Miniature animals are nothing new such as Miniature horses. But mini cows? How does that even happen?
Turns out, there’s really no secret behind mini cows. They have been developed in the same way horse breeders developed the miniature horse: primarily through select breeding. Mini cow breeders will take their desired “regular size” breed, like the lovely red and white splotched beef breed the Hereford for example, and cross it with a Dexter, a cattle breed known for its particularly small stature.

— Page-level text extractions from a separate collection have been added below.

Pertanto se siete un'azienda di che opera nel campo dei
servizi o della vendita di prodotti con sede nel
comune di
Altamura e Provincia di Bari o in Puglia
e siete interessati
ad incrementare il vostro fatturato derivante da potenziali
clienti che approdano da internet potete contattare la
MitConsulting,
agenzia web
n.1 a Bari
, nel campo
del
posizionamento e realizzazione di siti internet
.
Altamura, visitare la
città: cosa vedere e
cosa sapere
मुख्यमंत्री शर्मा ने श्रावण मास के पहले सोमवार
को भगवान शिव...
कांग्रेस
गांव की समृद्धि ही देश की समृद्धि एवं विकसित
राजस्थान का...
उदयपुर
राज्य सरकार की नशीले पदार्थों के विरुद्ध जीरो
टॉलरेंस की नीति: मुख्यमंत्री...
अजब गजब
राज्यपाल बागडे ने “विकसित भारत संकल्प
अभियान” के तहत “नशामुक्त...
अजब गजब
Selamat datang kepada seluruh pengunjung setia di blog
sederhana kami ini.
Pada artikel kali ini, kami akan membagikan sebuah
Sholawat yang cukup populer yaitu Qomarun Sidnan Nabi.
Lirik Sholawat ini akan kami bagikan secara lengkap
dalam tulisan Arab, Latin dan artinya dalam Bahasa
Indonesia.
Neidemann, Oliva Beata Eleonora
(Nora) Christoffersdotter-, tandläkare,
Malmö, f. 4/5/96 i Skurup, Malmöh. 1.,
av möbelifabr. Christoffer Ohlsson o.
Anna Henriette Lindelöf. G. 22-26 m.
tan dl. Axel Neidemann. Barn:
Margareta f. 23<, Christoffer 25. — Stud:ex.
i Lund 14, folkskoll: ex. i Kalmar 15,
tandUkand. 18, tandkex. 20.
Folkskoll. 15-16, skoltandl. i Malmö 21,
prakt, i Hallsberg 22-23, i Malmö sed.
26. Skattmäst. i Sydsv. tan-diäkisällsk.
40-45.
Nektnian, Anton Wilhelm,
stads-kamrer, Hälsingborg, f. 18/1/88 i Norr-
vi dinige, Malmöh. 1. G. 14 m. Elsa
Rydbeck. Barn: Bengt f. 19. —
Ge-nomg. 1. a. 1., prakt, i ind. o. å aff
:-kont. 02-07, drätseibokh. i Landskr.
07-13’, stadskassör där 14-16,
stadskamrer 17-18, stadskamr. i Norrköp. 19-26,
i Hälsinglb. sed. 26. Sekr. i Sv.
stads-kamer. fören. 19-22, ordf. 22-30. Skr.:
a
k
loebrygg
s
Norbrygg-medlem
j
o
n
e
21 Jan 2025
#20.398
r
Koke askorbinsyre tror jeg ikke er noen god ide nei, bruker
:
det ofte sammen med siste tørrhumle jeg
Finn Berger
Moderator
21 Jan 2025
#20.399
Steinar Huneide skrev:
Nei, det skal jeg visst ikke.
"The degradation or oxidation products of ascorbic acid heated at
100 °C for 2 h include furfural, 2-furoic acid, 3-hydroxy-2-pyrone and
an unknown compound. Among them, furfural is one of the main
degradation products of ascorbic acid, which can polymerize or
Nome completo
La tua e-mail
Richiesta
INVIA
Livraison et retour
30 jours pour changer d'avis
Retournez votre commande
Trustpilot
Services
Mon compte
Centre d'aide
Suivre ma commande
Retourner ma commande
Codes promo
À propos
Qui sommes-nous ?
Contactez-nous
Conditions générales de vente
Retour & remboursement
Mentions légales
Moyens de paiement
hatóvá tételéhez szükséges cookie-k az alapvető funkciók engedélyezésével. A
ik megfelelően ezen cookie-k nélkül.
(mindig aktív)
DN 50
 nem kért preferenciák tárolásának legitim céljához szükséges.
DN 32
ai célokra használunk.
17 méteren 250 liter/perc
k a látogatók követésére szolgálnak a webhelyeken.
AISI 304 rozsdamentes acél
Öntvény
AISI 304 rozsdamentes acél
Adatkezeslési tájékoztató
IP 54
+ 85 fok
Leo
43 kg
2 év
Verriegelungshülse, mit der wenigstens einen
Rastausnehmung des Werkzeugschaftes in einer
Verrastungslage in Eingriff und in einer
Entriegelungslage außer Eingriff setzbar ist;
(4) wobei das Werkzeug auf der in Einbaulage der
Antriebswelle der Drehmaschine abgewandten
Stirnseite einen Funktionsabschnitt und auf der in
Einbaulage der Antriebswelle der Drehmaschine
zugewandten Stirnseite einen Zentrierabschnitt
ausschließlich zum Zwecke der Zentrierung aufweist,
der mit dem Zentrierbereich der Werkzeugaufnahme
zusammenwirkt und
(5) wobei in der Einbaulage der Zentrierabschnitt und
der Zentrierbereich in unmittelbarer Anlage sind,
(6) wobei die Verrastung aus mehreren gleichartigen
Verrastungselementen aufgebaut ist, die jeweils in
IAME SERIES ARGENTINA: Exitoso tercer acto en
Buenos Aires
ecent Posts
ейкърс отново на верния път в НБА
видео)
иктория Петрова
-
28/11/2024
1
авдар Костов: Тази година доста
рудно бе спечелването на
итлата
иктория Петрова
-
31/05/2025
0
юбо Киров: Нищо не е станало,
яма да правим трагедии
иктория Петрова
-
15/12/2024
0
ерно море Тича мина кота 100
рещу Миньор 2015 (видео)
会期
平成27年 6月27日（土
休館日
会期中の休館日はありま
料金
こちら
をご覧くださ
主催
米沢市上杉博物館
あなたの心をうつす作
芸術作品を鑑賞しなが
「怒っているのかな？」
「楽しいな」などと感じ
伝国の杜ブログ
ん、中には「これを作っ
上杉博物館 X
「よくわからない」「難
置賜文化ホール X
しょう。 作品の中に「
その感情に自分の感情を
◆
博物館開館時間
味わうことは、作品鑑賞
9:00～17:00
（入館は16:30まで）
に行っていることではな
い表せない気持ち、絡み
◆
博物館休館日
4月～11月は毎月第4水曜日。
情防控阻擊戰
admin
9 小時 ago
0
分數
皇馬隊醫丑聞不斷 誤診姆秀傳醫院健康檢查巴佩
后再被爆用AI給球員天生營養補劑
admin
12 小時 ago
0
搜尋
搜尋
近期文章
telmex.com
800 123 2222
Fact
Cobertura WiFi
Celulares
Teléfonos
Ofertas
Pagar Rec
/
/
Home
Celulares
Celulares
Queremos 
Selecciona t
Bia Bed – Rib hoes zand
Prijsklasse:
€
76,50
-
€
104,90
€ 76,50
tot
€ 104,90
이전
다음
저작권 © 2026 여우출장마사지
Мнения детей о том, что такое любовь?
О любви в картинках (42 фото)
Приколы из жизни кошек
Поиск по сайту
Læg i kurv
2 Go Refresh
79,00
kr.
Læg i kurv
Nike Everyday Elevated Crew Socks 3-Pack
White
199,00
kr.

The resulting progeny will hopefully have the coloring of a Hereford and the size of a Dexter. Then with subsequent generations, breeders will select the animals that are the smallest, honing in the gene pool for size specificity. Eventually you’ll get cattle roughly 36 to 42 inches in height and voila: mini cows!
Other than the sheer uniqueness of a mini cow, you might wonder why anyone would actually have one. Truthfully, many folks have minis as pets — they make efficient grass cutters that require less hay in the winter and less space in terms of housing. They also tend to be somewhat docile in nature, which I think corresponds to their size — they are handled more because they are small and therefore are tamer than perhaps your larger bovine.
Some breeds of mini cow are actually endangered and some people are attracted to the preservation of a unique breed. Because of their small size, mini cows are easier to keep than larger bovines and thus can attract small-time hobby farmers. Exhibitions at shows and farm events are popular places to see mini cows and gives breeders a chance to educate the public.